In the late 1600s Isaac Newton passed light through a prism and produced the familiar spectrum of colors – ROY G BIV – and then he passed the spectrum of colors back thru another prism and recovered white light.  This is amazing if you think about it.  Take any other medium of the colors and combine them and you would get a murky brown.  But, colored light reconstitutes white light – kinda cool.  Obviously, the seven colors are not discrete – they blend into each other and there really is a spectrum of visible colors, rather than separate colors.

In the early 1800s it was noticed that light passed thru a prism produced “lines” where colors are absent.  Experiments conducted over the first half of the 19th century determined that the patterns of lines that emerge from passing light thru a spectrum relate to which element is being burned to produce the light that is being refracted.  So, the light produced from burning hydrogen would produce a different pattern of lines than burning oxygen, etc.  In fact, the element helium (which is the second most abundant element in the universe) was first discovered in a spectrum of the Sun’s light before it was discovered on Earth (“helium” comes from the word “helios” which means “of the sun”).  It later was discovered that similar lines in other areas of non-visible light such as x-rays and microwaves provide similar information about various molecules (i.e. combinations of elements).
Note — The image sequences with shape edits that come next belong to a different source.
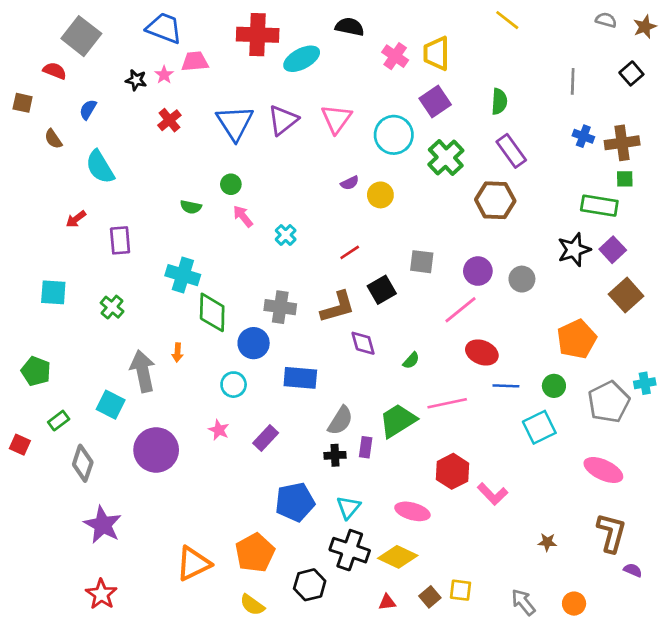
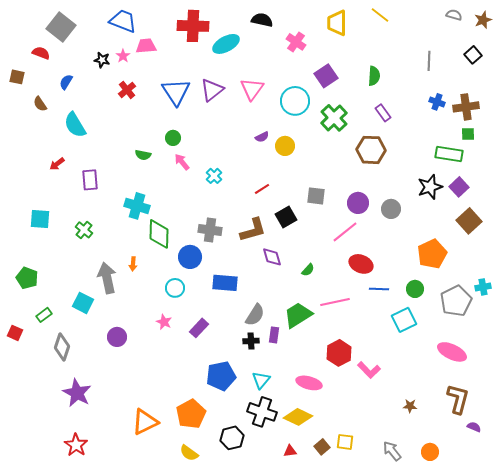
yellow trapezoid: (436, 53) -> (337, 23), moved
purple rectangle: (511, 151) -> (383, 113), size x0.7
purple circle: (156, 450) -> (117, 337), size x0.6

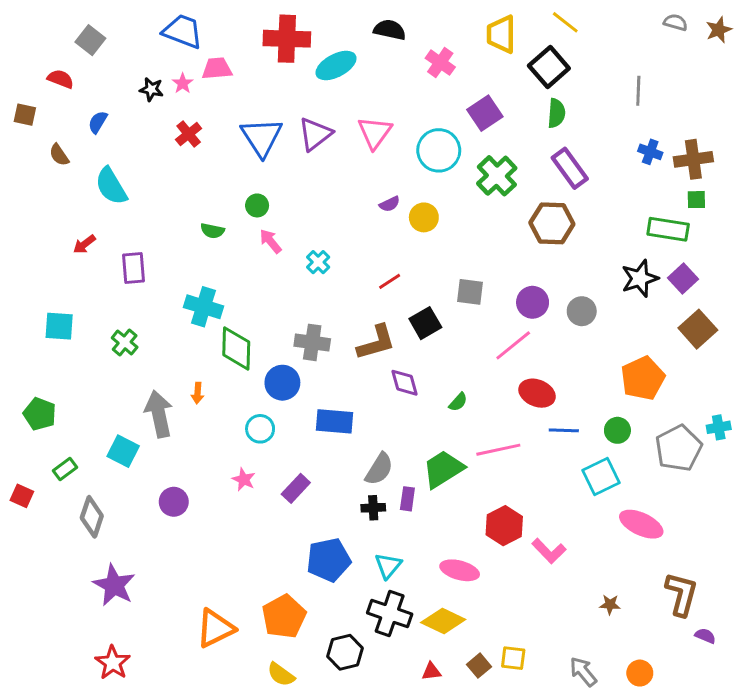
gray square: (61, 27) -> (90, 40), size x0.7
black square: (473, 55) -> (549, 67), moved, size x1.5
purple rectangle: (383, 113) -> (570, 168), size x1.5
pink ellipse: (452, 352) -> (641, 524), moved

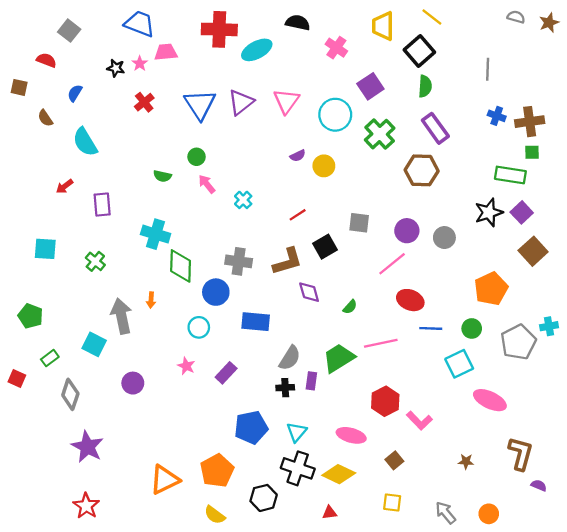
brown square: (479, 666) -> (394, 460), moved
Other information is derived from the Dopplar shifts of the spectral lines and the magnetic effects of electromagnetic fields on the spectral lines. 
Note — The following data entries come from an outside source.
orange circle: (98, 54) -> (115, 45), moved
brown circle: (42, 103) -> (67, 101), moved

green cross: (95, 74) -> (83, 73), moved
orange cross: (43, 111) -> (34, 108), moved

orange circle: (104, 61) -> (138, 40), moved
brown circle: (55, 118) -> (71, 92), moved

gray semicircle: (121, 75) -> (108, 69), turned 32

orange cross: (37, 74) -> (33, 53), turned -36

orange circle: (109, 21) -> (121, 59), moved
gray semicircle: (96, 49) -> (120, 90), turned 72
So, what astronomers do is pass both visible and non-visible light through very advanced versions of prisms and from that they can tell a lot of information about faraway stars, planets, nebulas, clouds, etc.  They can determine the chemical composition of a far-away celestial body, its temperature, how fast it is moving away from us – all based on the colors of light emitted and the spectral lines in the light as well as a lot of other information.  In fact, a primary task of the large telescopes both on earth and in space is to collect light spectrum information of celestial objects.
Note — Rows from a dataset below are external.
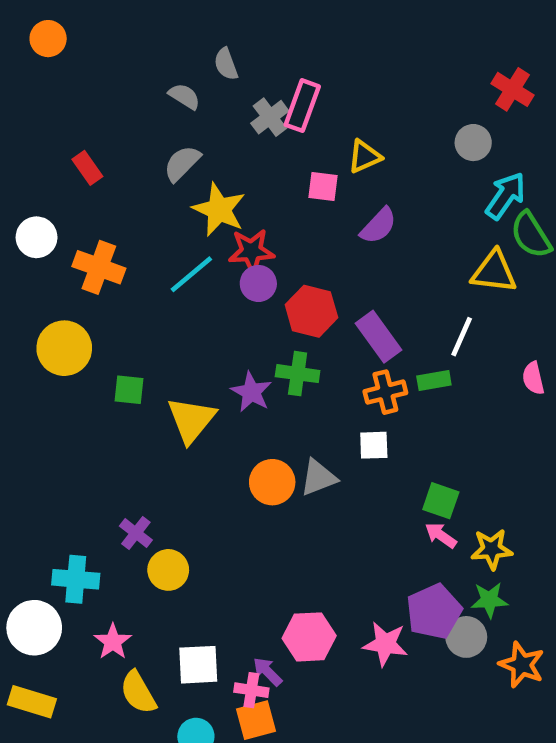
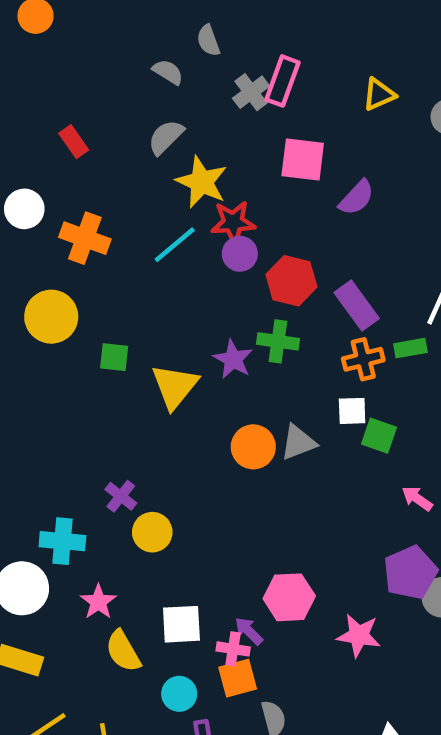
yellow triangle: (365, 156) -> (379, 94), moved
pink square: (323, 186) -> (303, 160), size x1.5
green square: (441, 501) -> (379, 436), moved
pink star: (385, 644) -> (359, 635), moved

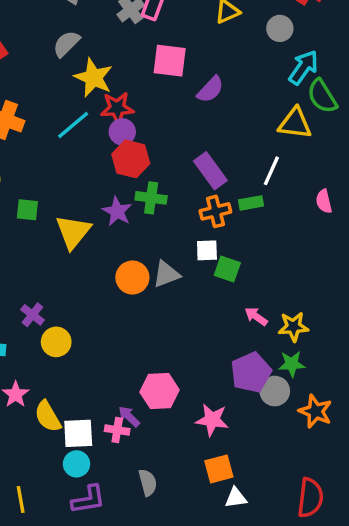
red hexagon: (291, 281) -> (131, 159), moved
white square: (181, 624) -> (78, 433), moved
yellow semicircle: (123, 651) -> (48, 416), moved
orange square: (238, 678) -> (219, 469), moved

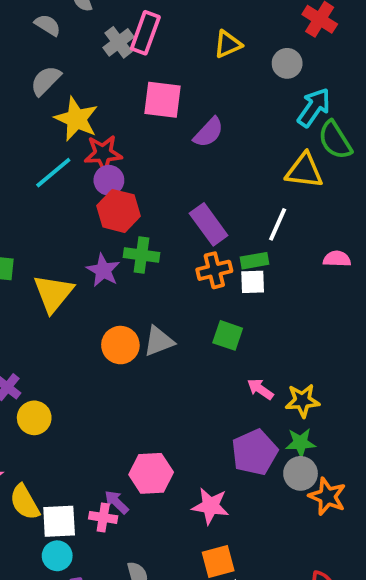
pink semicircle: (324, 201) -> (337, 259), turned 105
white square: (207, 250) -> (253, 282), moved
gray circle: (275, 391) -> (301, 473), moved

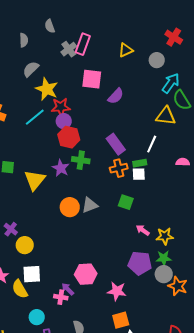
gray semicircle: (48, 25) -> (24, 40), moved, turned 56
purple pentagon: (255, 452) -> (140, 263), turned 30
white square: (59, 521) -> (32, 274), moved

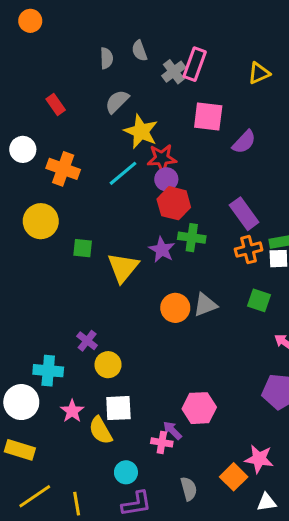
gray semicircle: (50, 26) -> (139, 51), moved
pink star: (117, 291) -> (259, 459), moved
orange square: (121, 320) -> (234, 477), moved, turned -30

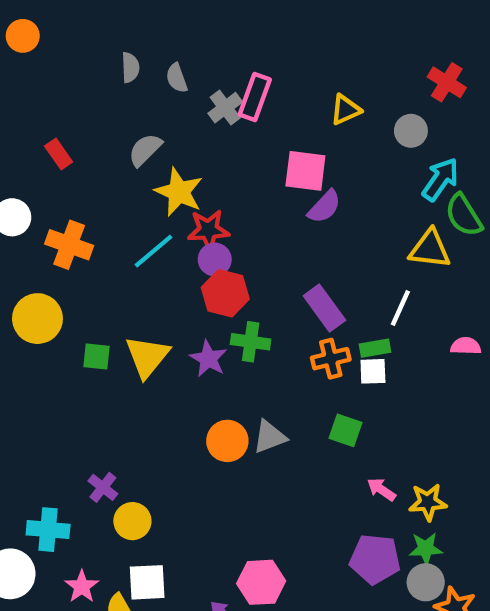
gray semicircle: (107, 58) -> (130, 68), moved
pink square: (208, 117) -> (305, 171), moved
yellow triangle: (123, 267) -> (147, 357), moved

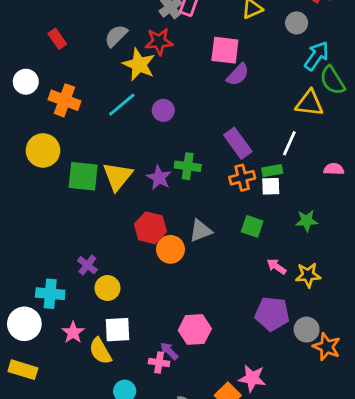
red star: (208, 230) -> (159, 42), moved
red hexagon: (225, 293) -> (150, 228), moved
green square: (97, 357) -> (83, 176), size x1.6
orange circle: (227, 441) -> (170, 249), moved
green star: (426, 549) -> (307, 221), moved

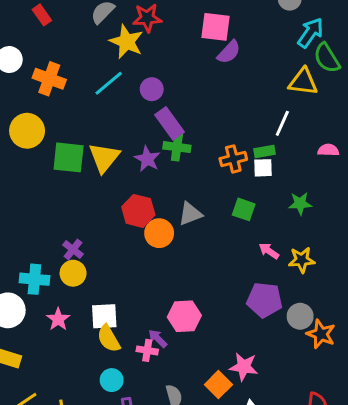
purple rectangle: (238, 143) -> (170, 123), moved
yellow circle: (107, 288) -> (73, 273), moved
yellow semicircle: (100, 351) -> (109, 339), moved

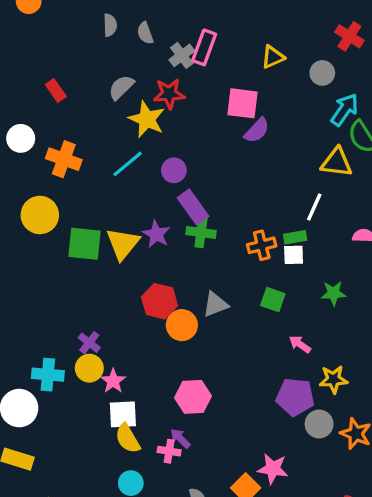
purple star: (147, 159) -> (156, 234), moved
yellow star: (302, 260) -> (333, 379), moved
pink hexagon: (184, 316) -> (193, 397), moved
gray circle: (300, 316) -> (319, 424), moved
pink star: (58, 319) -> (113, 381), moved

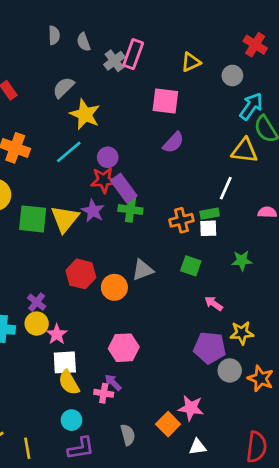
red star: (169, 94) -> (104, 180), moved
purple semicircle: (257, 130) -> (173, 143), moved
red hexagon: (160, 301) -> (81, 274), moved

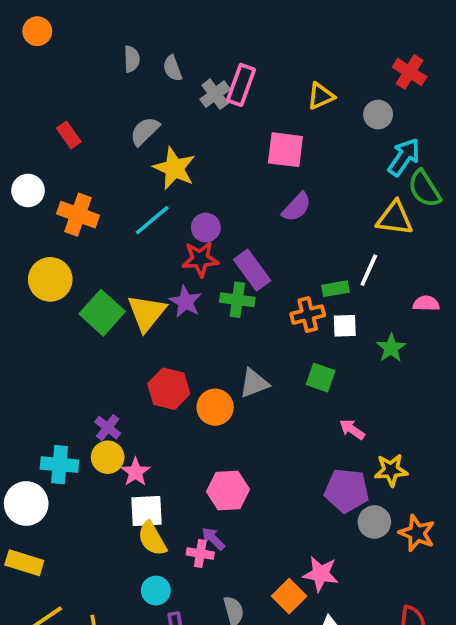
purple rectangle: (124, 188) -> (252, 270), moved
green rectangle: (210, 214) -> (335, 289), moved
green square: (33, 219) -> (102, 313), turned 36
green star: (242, 261) -> (391, 348), moved, turned -30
The amount of information about stars, planets and other objects we are able to gain from spectroscopy is astounding. According to astronomer Neil DeGrasse Tyson:  “in short, if it were not for our ability to analyze spectra, we would know next to nothing about what goes on in the universe.” Yet, due to spectroscopy, “one could make a compelling argument that we know more about the universe than the marine biologist knows about the bottom of the ocean or a geologist knows about the center of the Earth.”